Another batch of UK aid for Ebola outbreak

1 Oct 14
The UK will provide extra medical supplies and deploy health experts to support volunteers in Sierra Leone treating victims of Ebola as part of a new £20m aid package.

By Judith Ugwumadu | 1 October 2014

The UK will provide extra medical supplies and deploy health experts to support volunteers in Sierra Leone treating victims of Ebola as part of a new £20m aid package. 

International Development Secretary Justine Greening said the new treatment and prevention support package would boost stretched public health services in the West African country.

She said aid was urgently needed to help public health staff to continue their work, boost aid agencies and provide vital supplies such as chlorine and protective clothing for thousands of medical workers.

‘Britain is working urgently with Sierra Leone to scale up the international response to the disease,’ she said.

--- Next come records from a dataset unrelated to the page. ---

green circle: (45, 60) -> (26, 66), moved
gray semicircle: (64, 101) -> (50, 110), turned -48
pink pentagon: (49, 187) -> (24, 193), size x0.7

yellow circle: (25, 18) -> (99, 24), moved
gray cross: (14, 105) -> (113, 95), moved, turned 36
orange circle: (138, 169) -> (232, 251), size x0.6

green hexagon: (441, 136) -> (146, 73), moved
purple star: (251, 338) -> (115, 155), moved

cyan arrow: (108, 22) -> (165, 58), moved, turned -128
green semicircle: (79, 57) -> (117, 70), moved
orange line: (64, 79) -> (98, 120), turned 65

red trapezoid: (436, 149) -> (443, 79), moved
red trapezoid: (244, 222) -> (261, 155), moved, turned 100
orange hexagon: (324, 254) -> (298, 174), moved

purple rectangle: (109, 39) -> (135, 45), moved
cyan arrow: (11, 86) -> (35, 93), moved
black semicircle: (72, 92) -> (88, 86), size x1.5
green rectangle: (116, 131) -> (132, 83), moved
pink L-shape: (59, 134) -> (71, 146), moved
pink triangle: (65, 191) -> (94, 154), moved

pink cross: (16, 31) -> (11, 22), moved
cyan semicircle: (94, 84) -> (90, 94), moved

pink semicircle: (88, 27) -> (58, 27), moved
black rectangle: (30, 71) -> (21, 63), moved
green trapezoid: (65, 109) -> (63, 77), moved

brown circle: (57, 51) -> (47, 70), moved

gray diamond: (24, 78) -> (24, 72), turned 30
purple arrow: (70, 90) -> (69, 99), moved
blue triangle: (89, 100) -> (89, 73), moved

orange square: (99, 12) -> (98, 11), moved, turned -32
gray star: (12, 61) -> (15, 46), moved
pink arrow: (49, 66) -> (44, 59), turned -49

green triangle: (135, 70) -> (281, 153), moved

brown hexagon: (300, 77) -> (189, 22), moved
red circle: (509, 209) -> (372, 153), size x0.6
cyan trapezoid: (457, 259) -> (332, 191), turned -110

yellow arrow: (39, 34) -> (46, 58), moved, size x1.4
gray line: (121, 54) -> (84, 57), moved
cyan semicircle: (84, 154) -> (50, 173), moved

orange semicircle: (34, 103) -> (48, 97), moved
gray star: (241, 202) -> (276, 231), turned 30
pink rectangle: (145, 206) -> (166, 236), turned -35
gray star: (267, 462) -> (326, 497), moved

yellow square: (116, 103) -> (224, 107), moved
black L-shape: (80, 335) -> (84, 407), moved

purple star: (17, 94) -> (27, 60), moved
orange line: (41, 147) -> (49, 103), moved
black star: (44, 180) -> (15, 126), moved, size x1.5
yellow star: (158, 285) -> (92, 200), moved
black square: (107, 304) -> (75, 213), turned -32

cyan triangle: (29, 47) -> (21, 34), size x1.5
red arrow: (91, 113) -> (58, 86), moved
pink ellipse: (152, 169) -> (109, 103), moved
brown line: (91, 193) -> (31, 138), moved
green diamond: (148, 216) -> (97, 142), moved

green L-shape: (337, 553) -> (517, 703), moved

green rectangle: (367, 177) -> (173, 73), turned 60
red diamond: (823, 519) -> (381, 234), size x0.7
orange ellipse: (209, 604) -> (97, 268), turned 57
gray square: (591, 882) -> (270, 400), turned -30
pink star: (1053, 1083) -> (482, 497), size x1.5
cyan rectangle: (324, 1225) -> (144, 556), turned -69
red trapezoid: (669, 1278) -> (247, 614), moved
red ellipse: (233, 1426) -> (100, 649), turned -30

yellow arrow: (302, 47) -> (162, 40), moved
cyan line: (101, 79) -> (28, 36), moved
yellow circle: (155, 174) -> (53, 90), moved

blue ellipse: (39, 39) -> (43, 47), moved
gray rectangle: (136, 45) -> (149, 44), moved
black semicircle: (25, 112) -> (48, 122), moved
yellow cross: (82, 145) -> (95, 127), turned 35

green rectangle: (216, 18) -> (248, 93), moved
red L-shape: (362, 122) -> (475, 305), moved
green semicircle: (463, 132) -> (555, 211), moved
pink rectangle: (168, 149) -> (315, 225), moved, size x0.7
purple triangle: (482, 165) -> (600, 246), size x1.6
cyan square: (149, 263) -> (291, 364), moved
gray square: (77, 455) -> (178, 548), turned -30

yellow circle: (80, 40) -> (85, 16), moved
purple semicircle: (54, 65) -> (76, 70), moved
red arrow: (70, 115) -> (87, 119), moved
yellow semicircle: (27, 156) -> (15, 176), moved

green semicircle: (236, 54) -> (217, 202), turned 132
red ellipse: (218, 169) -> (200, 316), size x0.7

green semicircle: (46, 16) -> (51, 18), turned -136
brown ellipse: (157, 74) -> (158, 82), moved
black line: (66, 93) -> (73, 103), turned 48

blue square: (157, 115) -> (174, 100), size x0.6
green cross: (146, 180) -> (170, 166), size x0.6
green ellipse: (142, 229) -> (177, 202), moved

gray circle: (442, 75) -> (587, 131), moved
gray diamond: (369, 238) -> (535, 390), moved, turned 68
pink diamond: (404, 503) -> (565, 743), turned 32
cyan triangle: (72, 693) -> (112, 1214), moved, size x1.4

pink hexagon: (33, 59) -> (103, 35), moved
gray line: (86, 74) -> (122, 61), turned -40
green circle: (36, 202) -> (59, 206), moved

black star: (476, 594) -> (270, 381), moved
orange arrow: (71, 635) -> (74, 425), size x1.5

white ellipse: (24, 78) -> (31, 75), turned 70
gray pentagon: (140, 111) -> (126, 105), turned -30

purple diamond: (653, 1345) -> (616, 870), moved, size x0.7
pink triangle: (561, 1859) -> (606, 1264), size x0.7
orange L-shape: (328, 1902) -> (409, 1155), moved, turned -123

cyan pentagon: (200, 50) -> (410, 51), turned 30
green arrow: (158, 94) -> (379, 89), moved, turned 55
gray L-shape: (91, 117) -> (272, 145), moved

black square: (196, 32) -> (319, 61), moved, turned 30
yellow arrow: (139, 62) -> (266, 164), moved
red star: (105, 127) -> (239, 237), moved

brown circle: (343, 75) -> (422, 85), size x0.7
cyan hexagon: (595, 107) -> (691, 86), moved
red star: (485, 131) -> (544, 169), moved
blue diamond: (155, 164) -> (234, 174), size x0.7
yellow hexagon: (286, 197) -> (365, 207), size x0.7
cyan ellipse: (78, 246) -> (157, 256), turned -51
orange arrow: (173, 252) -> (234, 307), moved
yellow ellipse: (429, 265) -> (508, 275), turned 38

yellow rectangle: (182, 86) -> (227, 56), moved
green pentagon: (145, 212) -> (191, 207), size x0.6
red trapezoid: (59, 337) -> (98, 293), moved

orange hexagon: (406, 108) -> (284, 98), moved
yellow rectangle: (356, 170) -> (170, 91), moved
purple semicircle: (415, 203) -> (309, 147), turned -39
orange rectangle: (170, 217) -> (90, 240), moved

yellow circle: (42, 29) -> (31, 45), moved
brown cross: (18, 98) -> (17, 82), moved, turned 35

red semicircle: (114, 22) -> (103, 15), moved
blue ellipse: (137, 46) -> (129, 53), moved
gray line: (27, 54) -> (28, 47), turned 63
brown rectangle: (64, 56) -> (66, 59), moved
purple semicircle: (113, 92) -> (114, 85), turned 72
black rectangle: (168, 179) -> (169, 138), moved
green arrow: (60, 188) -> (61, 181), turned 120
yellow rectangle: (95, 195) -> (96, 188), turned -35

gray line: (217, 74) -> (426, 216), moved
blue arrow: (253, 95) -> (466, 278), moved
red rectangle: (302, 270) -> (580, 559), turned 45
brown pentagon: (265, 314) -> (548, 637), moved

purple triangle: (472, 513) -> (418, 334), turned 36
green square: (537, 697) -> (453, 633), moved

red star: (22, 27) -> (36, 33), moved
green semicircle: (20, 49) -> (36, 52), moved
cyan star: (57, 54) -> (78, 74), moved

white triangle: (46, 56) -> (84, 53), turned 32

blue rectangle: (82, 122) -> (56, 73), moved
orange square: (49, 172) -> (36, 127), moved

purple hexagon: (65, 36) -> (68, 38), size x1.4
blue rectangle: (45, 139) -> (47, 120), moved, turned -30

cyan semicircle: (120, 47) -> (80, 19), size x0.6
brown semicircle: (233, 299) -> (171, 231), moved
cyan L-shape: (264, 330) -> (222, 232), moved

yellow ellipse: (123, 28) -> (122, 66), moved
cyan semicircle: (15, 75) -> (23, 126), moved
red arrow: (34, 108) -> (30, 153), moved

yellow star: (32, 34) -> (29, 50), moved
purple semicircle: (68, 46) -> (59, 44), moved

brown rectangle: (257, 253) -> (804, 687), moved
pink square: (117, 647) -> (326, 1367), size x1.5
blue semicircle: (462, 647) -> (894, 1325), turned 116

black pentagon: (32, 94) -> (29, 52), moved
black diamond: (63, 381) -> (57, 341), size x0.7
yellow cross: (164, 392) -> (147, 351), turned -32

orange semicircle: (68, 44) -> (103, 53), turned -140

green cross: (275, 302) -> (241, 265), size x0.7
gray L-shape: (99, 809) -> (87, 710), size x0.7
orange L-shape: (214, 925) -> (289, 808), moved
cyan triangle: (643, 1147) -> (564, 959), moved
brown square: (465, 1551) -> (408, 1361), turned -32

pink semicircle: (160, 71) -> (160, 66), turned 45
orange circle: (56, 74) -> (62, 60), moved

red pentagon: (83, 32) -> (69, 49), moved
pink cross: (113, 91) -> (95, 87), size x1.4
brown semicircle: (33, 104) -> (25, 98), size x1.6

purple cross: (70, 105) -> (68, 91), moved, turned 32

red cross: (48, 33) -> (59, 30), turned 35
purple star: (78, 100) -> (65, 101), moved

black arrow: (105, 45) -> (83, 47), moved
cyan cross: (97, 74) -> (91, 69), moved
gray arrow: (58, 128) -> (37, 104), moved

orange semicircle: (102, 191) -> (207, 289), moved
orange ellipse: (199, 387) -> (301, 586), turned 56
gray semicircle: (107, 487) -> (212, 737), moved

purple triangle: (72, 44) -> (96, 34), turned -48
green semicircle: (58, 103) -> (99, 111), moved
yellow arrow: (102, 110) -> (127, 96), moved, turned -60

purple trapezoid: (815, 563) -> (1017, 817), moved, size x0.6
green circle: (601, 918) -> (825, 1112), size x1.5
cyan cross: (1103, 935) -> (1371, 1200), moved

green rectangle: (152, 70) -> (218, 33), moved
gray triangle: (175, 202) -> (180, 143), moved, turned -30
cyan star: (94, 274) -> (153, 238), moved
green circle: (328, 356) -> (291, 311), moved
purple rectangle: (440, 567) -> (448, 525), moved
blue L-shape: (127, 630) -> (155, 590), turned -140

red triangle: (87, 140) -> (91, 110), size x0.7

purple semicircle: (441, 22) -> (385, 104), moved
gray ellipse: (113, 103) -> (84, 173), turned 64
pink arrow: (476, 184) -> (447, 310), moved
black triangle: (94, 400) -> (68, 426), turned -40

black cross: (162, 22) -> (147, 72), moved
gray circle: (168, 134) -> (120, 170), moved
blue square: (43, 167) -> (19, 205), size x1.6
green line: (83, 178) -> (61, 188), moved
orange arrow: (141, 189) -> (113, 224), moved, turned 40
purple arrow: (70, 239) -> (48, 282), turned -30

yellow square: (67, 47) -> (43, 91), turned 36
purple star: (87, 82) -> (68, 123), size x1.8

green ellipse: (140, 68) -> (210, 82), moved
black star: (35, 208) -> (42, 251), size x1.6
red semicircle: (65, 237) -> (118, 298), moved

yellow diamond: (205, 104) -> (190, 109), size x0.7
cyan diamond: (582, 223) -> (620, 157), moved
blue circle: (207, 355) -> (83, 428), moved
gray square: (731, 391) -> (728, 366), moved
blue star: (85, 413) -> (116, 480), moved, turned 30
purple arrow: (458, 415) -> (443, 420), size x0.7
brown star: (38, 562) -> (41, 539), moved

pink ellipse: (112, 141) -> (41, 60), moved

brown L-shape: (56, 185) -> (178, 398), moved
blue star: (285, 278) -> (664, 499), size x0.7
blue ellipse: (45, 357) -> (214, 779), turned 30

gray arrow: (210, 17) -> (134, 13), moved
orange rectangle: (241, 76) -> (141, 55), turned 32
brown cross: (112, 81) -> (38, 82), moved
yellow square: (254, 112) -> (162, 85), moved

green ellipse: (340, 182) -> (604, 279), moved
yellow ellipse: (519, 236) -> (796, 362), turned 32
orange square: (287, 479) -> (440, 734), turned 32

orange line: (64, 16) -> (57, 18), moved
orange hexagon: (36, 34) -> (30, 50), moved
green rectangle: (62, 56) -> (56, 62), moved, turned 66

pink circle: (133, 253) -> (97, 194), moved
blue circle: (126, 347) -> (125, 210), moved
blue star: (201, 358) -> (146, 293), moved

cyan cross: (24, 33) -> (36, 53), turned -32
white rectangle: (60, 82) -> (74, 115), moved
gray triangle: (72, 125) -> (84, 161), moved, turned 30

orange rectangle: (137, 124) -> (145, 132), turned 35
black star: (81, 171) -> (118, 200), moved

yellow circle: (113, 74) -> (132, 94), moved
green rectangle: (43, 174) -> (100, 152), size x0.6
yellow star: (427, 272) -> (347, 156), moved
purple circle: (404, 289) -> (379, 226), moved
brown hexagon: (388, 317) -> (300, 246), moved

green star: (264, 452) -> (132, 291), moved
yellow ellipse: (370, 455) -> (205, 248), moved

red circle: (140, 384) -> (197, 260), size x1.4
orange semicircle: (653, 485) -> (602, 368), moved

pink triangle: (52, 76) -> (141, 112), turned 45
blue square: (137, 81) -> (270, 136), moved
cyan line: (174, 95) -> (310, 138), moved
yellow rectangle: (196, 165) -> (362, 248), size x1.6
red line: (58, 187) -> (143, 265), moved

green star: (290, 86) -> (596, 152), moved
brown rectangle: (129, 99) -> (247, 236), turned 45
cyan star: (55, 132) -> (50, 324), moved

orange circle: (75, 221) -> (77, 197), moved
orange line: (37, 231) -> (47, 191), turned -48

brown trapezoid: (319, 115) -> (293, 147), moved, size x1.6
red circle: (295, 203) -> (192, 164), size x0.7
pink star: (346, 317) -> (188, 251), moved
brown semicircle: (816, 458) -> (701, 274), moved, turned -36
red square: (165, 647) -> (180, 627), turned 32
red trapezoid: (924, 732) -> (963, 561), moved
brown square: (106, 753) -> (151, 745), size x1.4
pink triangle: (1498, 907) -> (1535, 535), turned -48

‘Our latest support will allow stretched medical staff and aid agencies to prevent further infection.’

Speaking ahead of the London Defeating Ebola conference on October 2, she said the new package would include an emergency £5m fund for aid agencies in the country which face an urgent gap in their financing.

The £5m, she said, would go towards charities and aid agencies working on the ground and in need of financial support to prevent disease and keep treatment centres open.

The latest batch of UK aid comes after British military personnel and aid experts were drafted in following a direct request for assistance from the World Health Organisation and the Sierra Leone government. This formed a £100m mission to help contain the Ebola outbreak.